Lookup Transformation Features
The Lookup Transformation allows you to populate the cache using a separate pipeline in either the same or a different package. You can use source data from any location that can be accessed by the SSIS Data Flow. This cache option makes it convenient to load a file or table into memory, and this data can be used by multiple Data Flows in multiple packages. Prior to SQL Server 2008, you needed to reload the cache every time it was used. For example, if you had two Data Flow Tasks in the same package and each required the same reference data set, each Lookup Transformation would load its own copy of the cache separately. You can persist the cache to virtual memory or to permanent file storage. This means that within the same package, multiple Lookup Transformations can share the same cache. The cache does not need to be reloaded for multiple Data Flows or if the same Data Flow is executed multiple times during a package execution, such as when the Data Flow Task is executed within a Foreach Loop Container. You can also persist the cache to a file and share it with other packages. The cache file format is optimized for speed; it can be much faster than reloading the reference data set from the original relational source.
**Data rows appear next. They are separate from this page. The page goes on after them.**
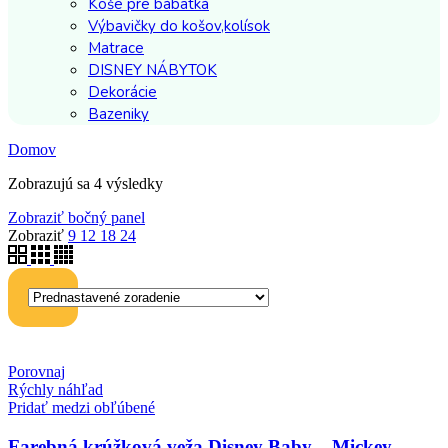
Koše pre bábätká
Výbavičky do košov,kolísok
Matrace
DISNEY NÁBYTOK
Dekorácie
Bazeniky
Domov
Zobrazujú sa 4 výsledky
Zobraziť bočný panel
Zobraziť
9
12
18
24
Porovnaj
Rýchly náhľad
Pridať medzi obľúbené
Farebná krúžková veža Disney Baby – Mickey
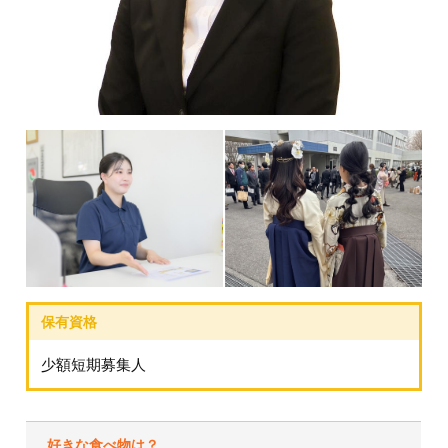
少額短期募集人
好きな食べ物は？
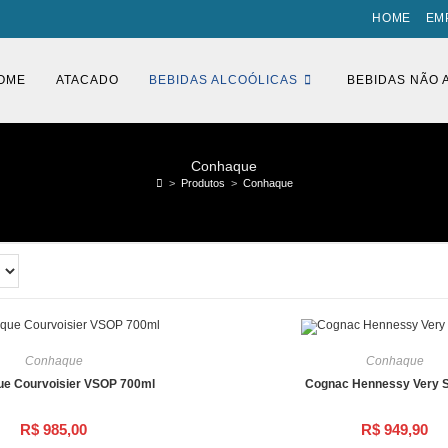
HOME
EM
OME
ATACADO
BEBIDAS ALCOÓLICAS
BEBIDAS NÃO 
Conhaque
>
Produtos
>
Conhaque
Conhaque
Conhaque
e Courvoisier VSOP 700ml
Cognac Hennessy Very S
R$
985,00
R$
949,90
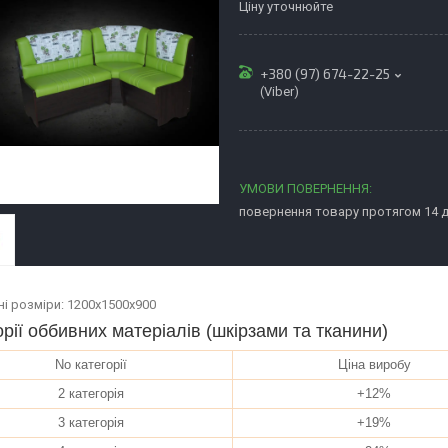
Ціну уточнюйте
+380 (97) 674-22-25
(Viber)
повернення товару протягом 14 
ні розміри: 1200х1500х900
орії оббивних матеріалів (шкірзами та тканини)
No категорії
Ціна виробу
2 категорія
+12%
3 категорія
+19%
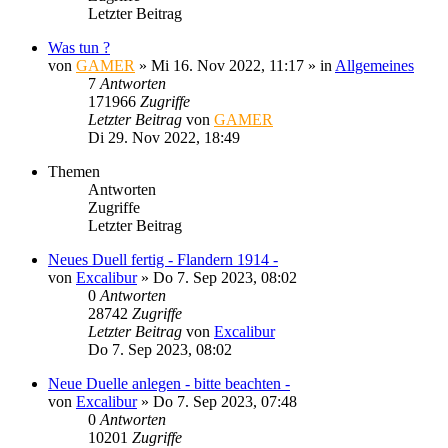
Letzter Beitrag
Was tun ?
von
GAMER
»
Mi 16. Nov 2022, 11:17
» in
Allgemeines
7
Antworten
171966
Zugriffe
Letzter Beitrag
von
GAMER
Di 29. Nov 2022, 18:49
Themen
Antworten
Zugriffe
Letzter Beitrag
Neues Duell fertig - Flandern 1914 -
von
Excalibur
»
Do 7. Sep 2023, 08:02
0
Antworten
28742
Zugriffe
Letzter Beitrag
von
Excalibur
Do 7. Sep 2023, 08:02
Neue Duelle anlegen - bitte beachten -
von
Excalibur
»
Do 7. Sep 2023, 07:48
0
Antworten
10201
Zugriffe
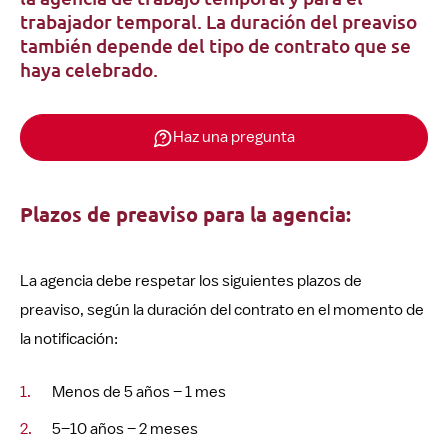
trabajador temporal. La duración del preaviso
también depende del tipo de contrato que se
haya celebrado.
Haz una pregunta
Plazos de preaviso para la agencia:
La agencia debe respetar los siguientes plazos de
preaviso, según la duración del contrato en el momento de
la notificación:
Menos de 5 años – 1 mes
5–10 años – 2 meses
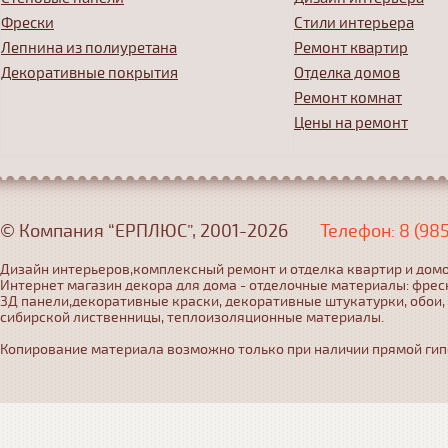
Фрески
Стили интерьера
Лепнина из полиуретана
Ремонт квартир
Декоративные покрытия
Отделка домов
Ремонт комнат
Цены на ремонт
© Компания “ЕРПЛЮС”, 2001-2026
Телефон: 8 (98
Дизайн интерьеров,комплексный ремонт и отделка квартир и домо
Интернет магазин декора для дома - отделочные материалы: фрес
3Д панели,декоративные краски, декоративные штукатурки, обои,
сибирской лиственницы, теплоизоляционные материалы.
Копирование материала возможно только при наличии прямой гипер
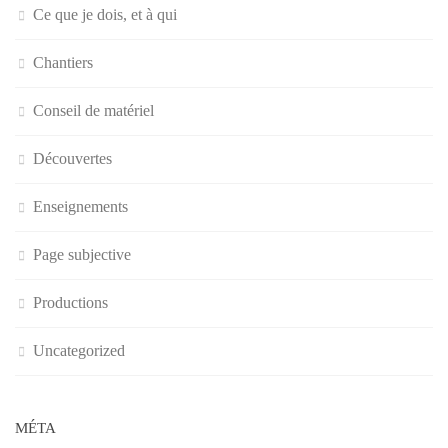
Ce que je dois, et à qui
Chantiers
Conseil de matériel
Découvertes
Enseignements
Page subjective
Productions
Uncategorized
MÉTA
Another enhancement in the Lookup Transformation in SQL Server 2008 SSIS is the miss-cache feature. In scenarios where the component is configured to perform the Lookups directly against the database, the misscache feature enables you to optimize performance by optionally loading into cache the rows without matching entries in the reference data set. For example, if the component receives the value 123 in the incoming pipeline, but there are no matching entries in the reference data set, the component will not try to find that value in the reference data set again. In other words, the component “remembers” which values it did not find before. You can also specify how much memory the miss-cache should use (expressed as a percentage of the total cache limit, by default 20%). This reduces a redundant and expensive trip to the database. The miss-cache feature alone can contribute to performance improvement especially when you have a very large data set.
In the 2005 version of the component, the Lookup Transformation had only two outputs — one for matched rows and another that combined nonmatches and errors. However, the latter output caused much dismay with SSIS users — it is often the case that a nonmatch is not an error and is in fact expected. In 2008 and later the component has one output for nonmatches and a separate output for true errors (such as truncations). Note that the old combined output is still available as an option for backward compatibility. This combined error and nonmatching output can be separated by placing a Conditional Split Transformation after the Lookup, but it is no longer necessary because of the separate outputs.
Note: To troubleshoot issues you may have with SSIS, you can add Data Viewers into a Data Flow on the lines connecting the components. Data Viewers give you a peek at the rows in memory. They also pause the Data Flow at the point the data reaches the viewer.